2025 USA-NA-AIO Round 2, Problem 2, Part 4

Part 4 (5 points, non-coding task)

At position l_1 in an attending sequence, for head h, the information extracted from attending to a being attended sequence is given by

\mathbf{o}_{h,l_1} = \sum_{l_2 = 0}^{L_2 - 1} \alpha_{h, l_1 l_2} \mathbf{v}_{l_2,h} .

We hereafter call \mathbf{o}_{h,l_1} a pre-out-projection output vector.

Do the following tasks.

  1. What is the shape of vector \mathbf{o}_{h,l_1}?

  2. We concatenate \left\{\mathbf{o}_{h,l_1} : h \in \left\{ 0, 1 , \cdots , H-1 \right\} \right\} along axis 0:

    \mathbf{o}_{l_1} = \begin{bmatrix} \mathbf{o}_{0,l_1} \\ \mathbf{o}_{1,l_1} \\ \vdots \\ \mathbf{o}_{H-1,l_1} \end{bmatrix}

    What is the shape of \mathbf{o}_{l_1}?

  3. We project \mathbf{o}_{l_1} to a post-out-projection output vector via an out-projection matrix:

    \mathbf{x}_{l_1}^{out} = \mathbf{W}^O \mathbf{o}_{l_1} \in \Bbb R^{D_1} ,

    where

    \mathbf{W}^O = \begin{bmatrix} \mathbf{W}^O_0 & \mathbf{W}^O_1 & \cdots & \mathbf{W}^O_{H-1} \end{bmatrix}

    What is the shape of \mathbf{W}^O_h for each h \in \left\{ 0 , 1 , \cdots , H-1 \right\} and \mathbf{W}^O?

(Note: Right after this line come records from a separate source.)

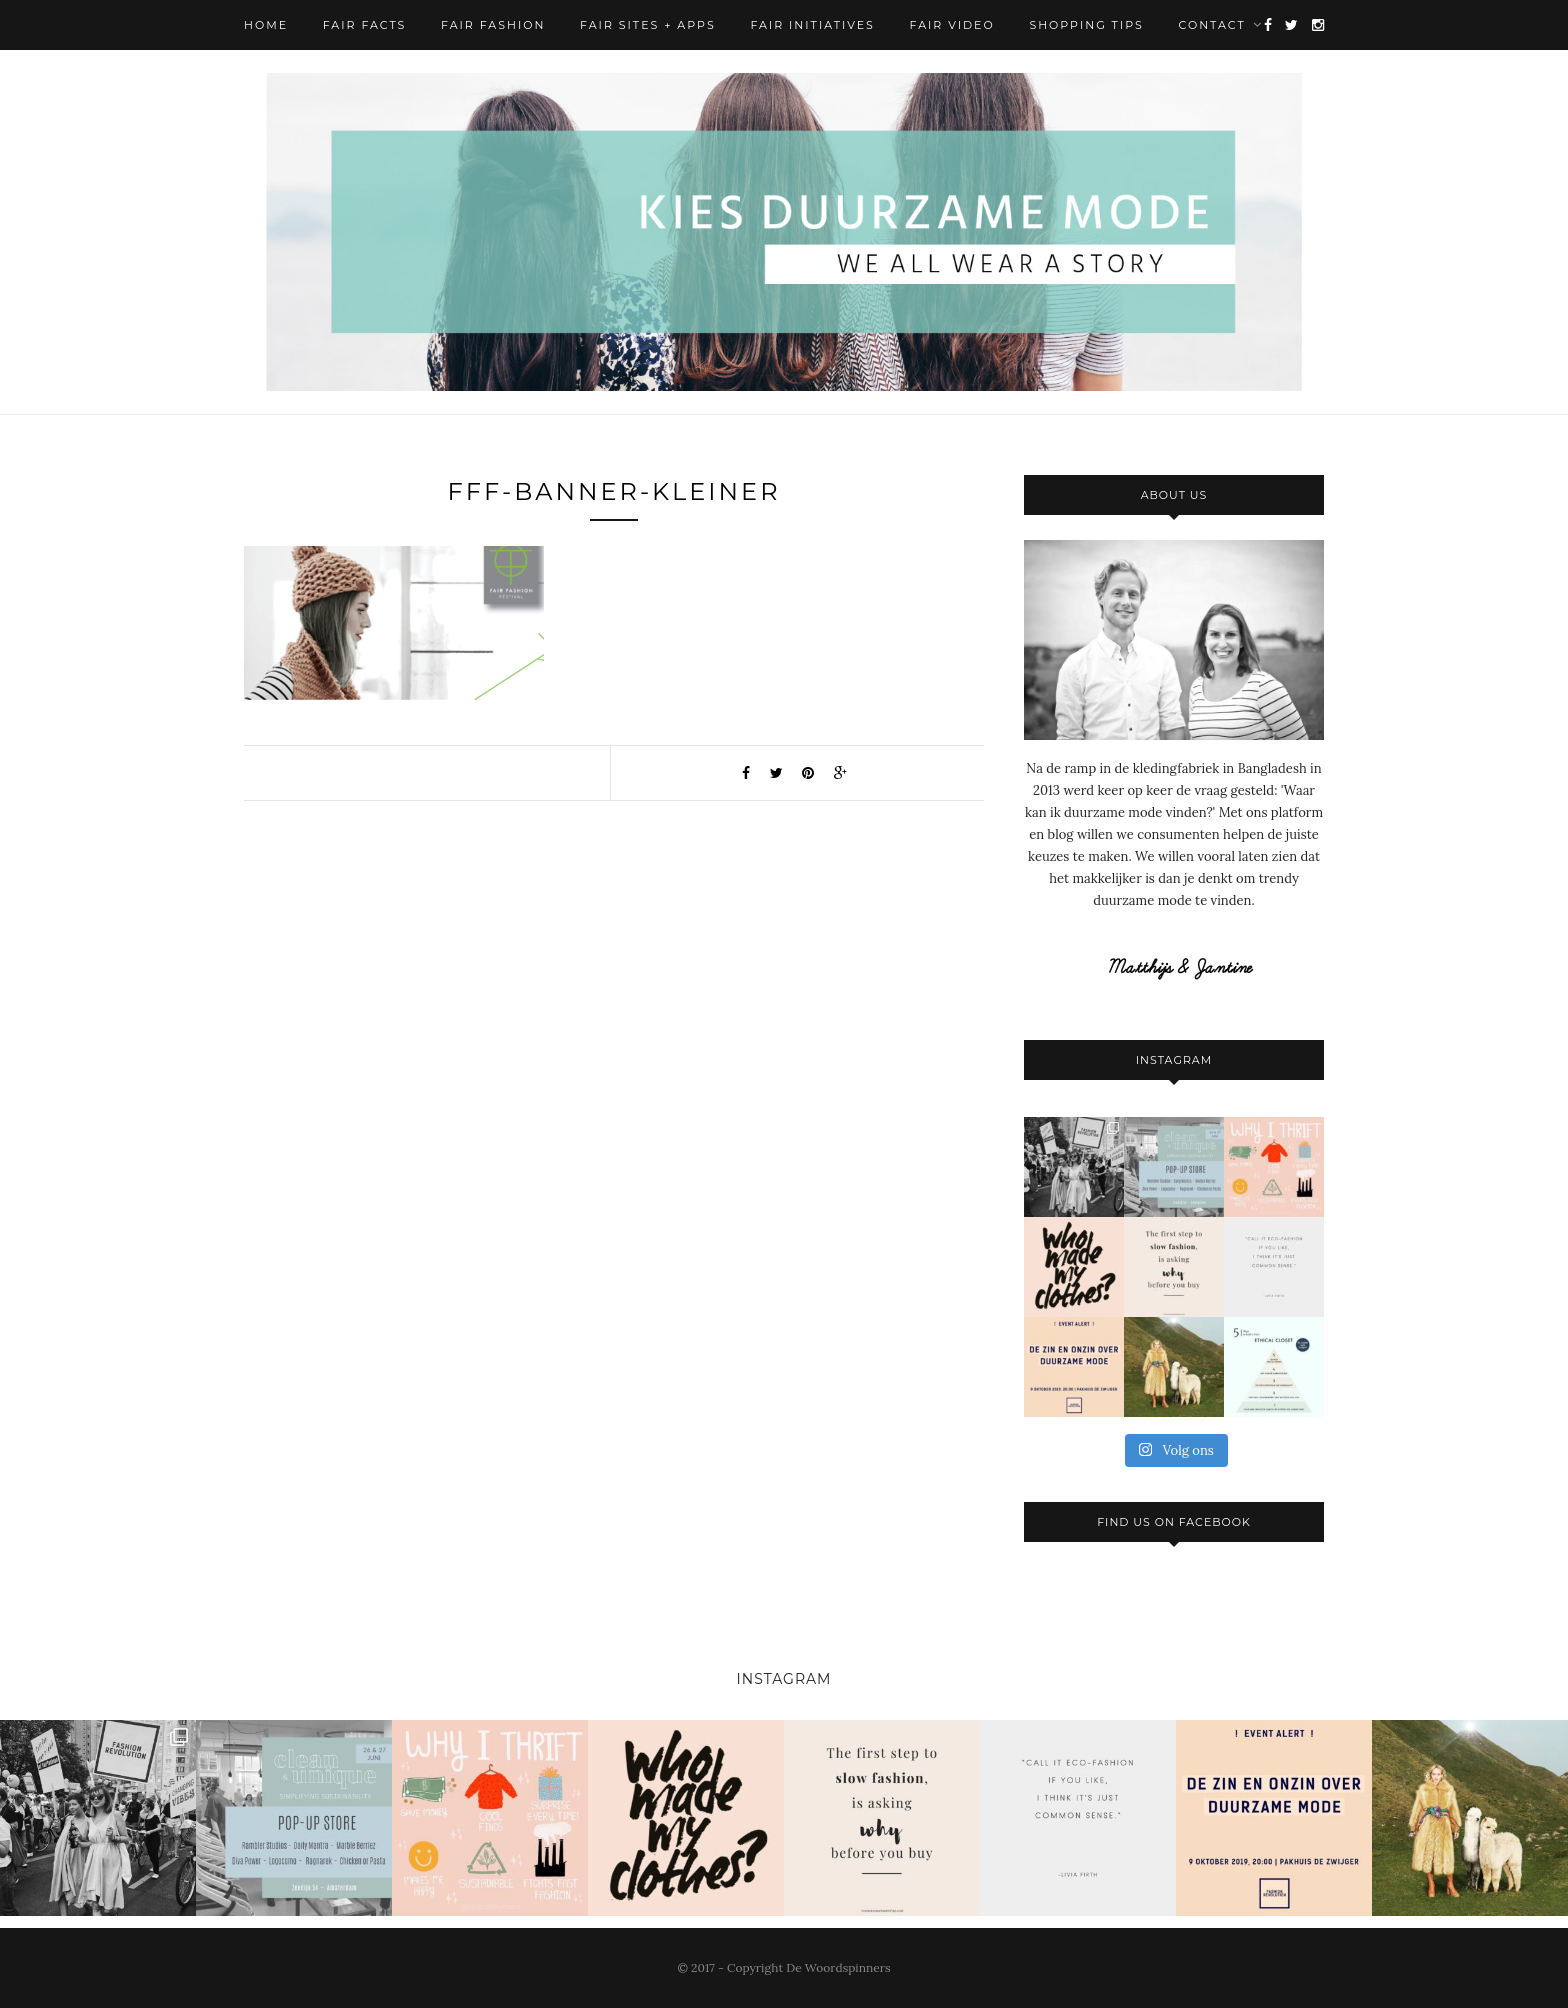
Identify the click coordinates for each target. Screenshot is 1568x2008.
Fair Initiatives (812, 25)
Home (266, 25)
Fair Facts (365, 25)
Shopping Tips (1086, 25)
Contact (1212, 25)
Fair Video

\color{green}{\text{### WRITE YOUR SOLUTION HERE ###}}

  1. The shape of \mathbf{o}_{h,l_1} is \left( D_v, \right).

  2. The shape of \mathbf{o}_{l_1} is \left( H \cdot D_v, \right).

  3. For each head h, the shape of \mathbf{W}^O_h is \left( D_1, D_v \right).

    The shape of \mathbf{W}^O is \left( D_1, H \cdot D_v \right).

\color{red}{\text{""" END OF THIS PART """}}